Anatomie du rachis lombaire et physiopathologie

Le rachis lombaire constitue la portion inférieure de la colonne vertébrale, entre le rachis thoracique et le sacrum. Il assure deux fonctions essentielles : le soutien du poids du corps et la mobilité du tronc (flexion, extension, inclinaisons latérales et rotations). Chaque segment vertébral lombaire comprend un complexe tri-articulaire formé par le disque intervertébral en avant et deux articulations zygapophysaires (facettaires) en arrière.

L'arthrose lombaire peut toucher ces différentes structures, isolément ou en association :

  • La discopathie dégénérative : déshydratation et perte de hauteur du disque intervertébral, avec fissuration de l'anneau fibreux et parfois formation de hernies discales.
  • L'arthrose facettaire : dégénérescence des articulations postérieures, avec érosion du cartilage, ostéophytose et épaississement capsulaire.
  • La spondylose : formation d'ostéophytes sur les bords des corps vertébraux, pouvant contribuer au rétrécissement du canal rachidien.

Les étages les plus fréquemment atteints sont L4-L5 et L5-S1, qui supportent les contraintes mécaniques les plus importantes. La charge sur le disque L5-S1 en position assise peut atteindre deux à trois fois le poids du corps, ce qui explique la vulnérabilité particulière de ces segments.

Les facteurs de risque de l'arthrose lombaire

L'arthrose lombaire résulte de l'interaction de facteurs mécaniques, constitutionnels et environnementaux. La compréhension de ces facteurs est essentielle pour mettre en place des stratégies de prévention adaptées.

Les contraintes mécaniques excessives

Les activités impliquant le port de charges lourdes, les mouvements répétitifs de flexion-extension du tronc et les vibrations (conducteurs d'engins, chauffeurs routiers) augmentent considérablement le risque d'arthrose lombaire. Les travailleurs manuels (manutentionnaires, agriculteurs, travailleurs du bâtiment) sont particulièrement exposés.

L'ergonomie du poste de travail joue un rôle déterminant pour les travailleurs sédentaires. La position assise prolongée, surtout sur un siège inadapté, augmente la pression intradiscale et favorise la dégénérescence des structures lombaires. L'absence d'activité physique régulière aggrave ce phénomène en contribuant à l'atrophie des muscles paravertébraux.

Le surpoids et l'obésité

L'excès pondéral est un facteur de risque majeur d'arthrose lombaire. Chaque kilogramme excédentaire augmente les contraintes sur le rachis lombaire, en particulier sur les disques et les articulations facettaires. De plus, le tissu adipeux viscéral produit des cytokines pro-inflammatoires qui accélèrent la dégradation du cartilage par voie systémique.

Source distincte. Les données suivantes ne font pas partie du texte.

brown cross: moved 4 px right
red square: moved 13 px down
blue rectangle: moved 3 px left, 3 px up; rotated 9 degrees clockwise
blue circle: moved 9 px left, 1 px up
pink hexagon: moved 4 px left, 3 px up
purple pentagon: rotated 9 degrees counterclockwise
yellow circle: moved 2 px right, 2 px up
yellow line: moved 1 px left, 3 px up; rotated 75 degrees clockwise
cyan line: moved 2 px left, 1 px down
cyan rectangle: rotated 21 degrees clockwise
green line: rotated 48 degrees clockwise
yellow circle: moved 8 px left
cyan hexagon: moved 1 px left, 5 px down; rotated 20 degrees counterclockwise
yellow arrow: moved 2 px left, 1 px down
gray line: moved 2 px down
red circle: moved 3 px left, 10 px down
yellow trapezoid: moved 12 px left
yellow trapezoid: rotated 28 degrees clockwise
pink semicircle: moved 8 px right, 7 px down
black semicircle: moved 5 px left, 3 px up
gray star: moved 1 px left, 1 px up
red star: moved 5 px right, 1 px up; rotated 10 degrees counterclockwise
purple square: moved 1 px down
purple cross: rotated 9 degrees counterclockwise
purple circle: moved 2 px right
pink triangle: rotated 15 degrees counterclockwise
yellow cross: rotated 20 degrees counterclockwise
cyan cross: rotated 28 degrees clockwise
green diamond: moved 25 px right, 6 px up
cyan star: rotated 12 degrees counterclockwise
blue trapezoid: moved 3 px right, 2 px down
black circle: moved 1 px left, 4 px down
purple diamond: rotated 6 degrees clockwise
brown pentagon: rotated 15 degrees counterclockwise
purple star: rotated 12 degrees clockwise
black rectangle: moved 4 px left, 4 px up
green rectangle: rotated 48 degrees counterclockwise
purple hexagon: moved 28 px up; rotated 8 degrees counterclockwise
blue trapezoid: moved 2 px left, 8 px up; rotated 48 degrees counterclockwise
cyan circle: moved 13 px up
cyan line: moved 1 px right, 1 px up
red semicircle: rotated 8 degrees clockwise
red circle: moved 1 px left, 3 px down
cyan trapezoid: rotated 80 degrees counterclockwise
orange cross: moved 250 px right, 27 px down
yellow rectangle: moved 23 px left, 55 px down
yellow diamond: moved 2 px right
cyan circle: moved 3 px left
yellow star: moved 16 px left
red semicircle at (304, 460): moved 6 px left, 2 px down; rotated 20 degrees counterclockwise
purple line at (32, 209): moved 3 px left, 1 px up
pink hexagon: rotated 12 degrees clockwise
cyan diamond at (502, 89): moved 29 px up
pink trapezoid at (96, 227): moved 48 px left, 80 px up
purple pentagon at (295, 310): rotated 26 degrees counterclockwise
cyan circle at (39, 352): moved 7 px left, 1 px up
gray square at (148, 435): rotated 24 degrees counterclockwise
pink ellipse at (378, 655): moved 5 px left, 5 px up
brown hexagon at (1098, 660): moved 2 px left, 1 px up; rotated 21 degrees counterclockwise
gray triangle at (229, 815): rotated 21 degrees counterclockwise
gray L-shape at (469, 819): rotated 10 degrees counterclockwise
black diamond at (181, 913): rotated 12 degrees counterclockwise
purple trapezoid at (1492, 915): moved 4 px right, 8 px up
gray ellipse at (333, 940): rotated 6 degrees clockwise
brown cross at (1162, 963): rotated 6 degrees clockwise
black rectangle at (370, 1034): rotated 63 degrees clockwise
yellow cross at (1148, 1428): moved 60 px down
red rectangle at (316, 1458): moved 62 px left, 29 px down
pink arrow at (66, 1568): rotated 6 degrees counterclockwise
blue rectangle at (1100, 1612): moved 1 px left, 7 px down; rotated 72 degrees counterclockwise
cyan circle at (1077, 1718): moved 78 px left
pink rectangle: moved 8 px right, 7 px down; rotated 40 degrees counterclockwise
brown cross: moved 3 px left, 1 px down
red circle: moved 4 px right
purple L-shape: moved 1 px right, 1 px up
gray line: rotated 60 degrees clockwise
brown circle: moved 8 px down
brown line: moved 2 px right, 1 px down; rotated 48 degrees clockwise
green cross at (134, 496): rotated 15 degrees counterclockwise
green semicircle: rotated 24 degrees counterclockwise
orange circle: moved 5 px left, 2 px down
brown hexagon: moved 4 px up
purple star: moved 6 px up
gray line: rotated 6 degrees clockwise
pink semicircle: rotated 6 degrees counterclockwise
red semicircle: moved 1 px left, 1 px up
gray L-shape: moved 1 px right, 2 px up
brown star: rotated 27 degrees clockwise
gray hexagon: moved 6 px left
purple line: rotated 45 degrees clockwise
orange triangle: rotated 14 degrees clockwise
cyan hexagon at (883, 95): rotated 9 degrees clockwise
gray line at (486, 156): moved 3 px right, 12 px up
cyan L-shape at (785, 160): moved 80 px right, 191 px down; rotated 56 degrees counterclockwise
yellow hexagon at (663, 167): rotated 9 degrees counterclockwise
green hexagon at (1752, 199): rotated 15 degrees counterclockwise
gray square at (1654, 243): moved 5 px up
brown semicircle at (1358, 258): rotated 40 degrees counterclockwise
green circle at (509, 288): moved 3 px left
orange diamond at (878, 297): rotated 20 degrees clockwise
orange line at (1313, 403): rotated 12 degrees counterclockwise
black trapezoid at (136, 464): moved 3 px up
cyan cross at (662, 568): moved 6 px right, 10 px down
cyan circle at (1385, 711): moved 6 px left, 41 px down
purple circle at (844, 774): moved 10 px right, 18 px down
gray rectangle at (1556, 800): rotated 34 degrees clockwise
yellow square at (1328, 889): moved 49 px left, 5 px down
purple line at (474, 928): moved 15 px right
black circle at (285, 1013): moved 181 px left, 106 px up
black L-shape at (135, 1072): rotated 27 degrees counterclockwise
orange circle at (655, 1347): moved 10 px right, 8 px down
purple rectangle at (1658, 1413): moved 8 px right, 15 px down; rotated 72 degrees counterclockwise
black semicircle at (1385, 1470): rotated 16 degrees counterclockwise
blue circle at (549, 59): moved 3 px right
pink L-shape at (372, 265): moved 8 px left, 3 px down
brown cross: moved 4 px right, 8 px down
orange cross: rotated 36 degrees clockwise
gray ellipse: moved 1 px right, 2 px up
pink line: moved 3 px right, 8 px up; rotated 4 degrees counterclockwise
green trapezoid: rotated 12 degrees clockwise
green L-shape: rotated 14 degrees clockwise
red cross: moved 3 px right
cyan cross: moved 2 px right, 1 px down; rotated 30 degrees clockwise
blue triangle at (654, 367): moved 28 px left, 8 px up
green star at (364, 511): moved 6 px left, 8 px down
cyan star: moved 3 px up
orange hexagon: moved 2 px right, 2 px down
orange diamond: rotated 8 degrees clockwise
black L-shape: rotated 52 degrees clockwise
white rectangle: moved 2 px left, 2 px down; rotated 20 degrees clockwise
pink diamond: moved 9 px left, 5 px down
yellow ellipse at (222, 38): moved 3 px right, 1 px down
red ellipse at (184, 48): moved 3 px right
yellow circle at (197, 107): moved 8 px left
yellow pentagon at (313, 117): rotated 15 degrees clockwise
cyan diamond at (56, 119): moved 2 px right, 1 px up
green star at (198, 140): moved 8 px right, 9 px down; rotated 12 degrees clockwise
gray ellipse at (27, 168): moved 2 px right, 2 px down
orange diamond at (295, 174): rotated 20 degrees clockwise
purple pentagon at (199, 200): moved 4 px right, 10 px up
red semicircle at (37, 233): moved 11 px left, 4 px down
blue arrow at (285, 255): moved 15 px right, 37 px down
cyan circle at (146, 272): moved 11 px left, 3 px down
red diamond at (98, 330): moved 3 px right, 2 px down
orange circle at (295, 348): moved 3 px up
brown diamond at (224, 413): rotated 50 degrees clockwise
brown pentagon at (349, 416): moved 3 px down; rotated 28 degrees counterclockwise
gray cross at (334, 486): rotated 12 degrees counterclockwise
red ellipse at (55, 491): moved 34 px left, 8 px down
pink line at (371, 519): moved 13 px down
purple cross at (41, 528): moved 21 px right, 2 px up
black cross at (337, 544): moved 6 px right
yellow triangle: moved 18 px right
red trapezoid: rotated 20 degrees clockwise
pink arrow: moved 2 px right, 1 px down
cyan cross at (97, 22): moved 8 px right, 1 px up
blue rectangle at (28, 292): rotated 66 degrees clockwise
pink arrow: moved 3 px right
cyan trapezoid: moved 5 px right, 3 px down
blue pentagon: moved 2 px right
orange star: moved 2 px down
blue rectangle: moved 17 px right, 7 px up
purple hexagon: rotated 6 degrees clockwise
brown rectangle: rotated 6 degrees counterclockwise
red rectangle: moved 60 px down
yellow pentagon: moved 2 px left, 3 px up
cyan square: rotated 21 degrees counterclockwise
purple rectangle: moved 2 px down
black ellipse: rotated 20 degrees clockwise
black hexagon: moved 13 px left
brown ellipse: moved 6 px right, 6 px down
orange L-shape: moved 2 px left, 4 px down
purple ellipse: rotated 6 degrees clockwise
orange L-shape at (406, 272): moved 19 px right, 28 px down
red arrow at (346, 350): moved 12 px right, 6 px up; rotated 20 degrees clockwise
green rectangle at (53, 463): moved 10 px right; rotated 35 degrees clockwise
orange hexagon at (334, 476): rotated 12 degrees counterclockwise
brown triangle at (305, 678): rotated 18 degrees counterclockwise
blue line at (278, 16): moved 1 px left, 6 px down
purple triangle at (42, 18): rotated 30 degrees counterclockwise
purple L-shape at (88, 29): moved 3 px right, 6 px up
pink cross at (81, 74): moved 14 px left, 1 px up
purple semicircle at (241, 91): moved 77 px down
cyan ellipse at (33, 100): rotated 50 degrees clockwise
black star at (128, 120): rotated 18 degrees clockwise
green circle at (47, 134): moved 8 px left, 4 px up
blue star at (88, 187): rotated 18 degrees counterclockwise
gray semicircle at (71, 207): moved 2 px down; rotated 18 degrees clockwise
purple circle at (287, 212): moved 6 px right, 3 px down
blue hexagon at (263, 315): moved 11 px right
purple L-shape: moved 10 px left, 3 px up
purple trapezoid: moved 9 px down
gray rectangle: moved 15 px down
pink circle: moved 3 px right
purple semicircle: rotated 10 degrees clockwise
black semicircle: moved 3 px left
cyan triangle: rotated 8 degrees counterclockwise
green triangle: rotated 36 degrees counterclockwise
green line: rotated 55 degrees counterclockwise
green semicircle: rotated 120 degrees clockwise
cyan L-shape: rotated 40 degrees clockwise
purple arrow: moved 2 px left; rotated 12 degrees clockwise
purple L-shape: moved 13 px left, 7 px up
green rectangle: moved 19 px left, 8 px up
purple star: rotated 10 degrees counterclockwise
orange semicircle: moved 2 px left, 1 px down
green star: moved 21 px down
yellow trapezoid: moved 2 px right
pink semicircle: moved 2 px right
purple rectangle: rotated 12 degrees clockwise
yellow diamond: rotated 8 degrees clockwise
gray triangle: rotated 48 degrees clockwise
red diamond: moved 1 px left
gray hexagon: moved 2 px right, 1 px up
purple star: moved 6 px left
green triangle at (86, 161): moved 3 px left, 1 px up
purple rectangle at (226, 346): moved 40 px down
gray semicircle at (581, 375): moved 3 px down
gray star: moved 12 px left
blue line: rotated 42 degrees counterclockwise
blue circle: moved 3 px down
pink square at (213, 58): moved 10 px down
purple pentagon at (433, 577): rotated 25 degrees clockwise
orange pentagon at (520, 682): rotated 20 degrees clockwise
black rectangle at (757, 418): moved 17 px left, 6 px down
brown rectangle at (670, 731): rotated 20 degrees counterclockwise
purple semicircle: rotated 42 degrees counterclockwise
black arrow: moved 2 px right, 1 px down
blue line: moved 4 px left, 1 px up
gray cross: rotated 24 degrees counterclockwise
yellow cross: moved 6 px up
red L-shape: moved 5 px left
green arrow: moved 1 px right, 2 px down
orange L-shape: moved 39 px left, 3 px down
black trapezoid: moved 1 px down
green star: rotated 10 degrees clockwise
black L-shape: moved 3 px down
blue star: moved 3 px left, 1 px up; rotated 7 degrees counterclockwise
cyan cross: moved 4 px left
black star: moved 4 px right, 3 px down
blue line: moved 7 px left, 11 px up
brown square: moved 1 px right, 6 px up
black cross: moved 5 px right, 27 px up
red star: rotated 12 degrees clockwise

Le vieillissement et la génétique

Le vieillissement naturel des disques intervertébraux débute dès la troisième décennie de vie. La prédisposition génétique influence la composition biochimique du disque, la qualité du collagène et la résistance du cartilage facettaire. Certains polymorphismes génétiques ont été associés à un risque accru de dégénérescence discale précoce.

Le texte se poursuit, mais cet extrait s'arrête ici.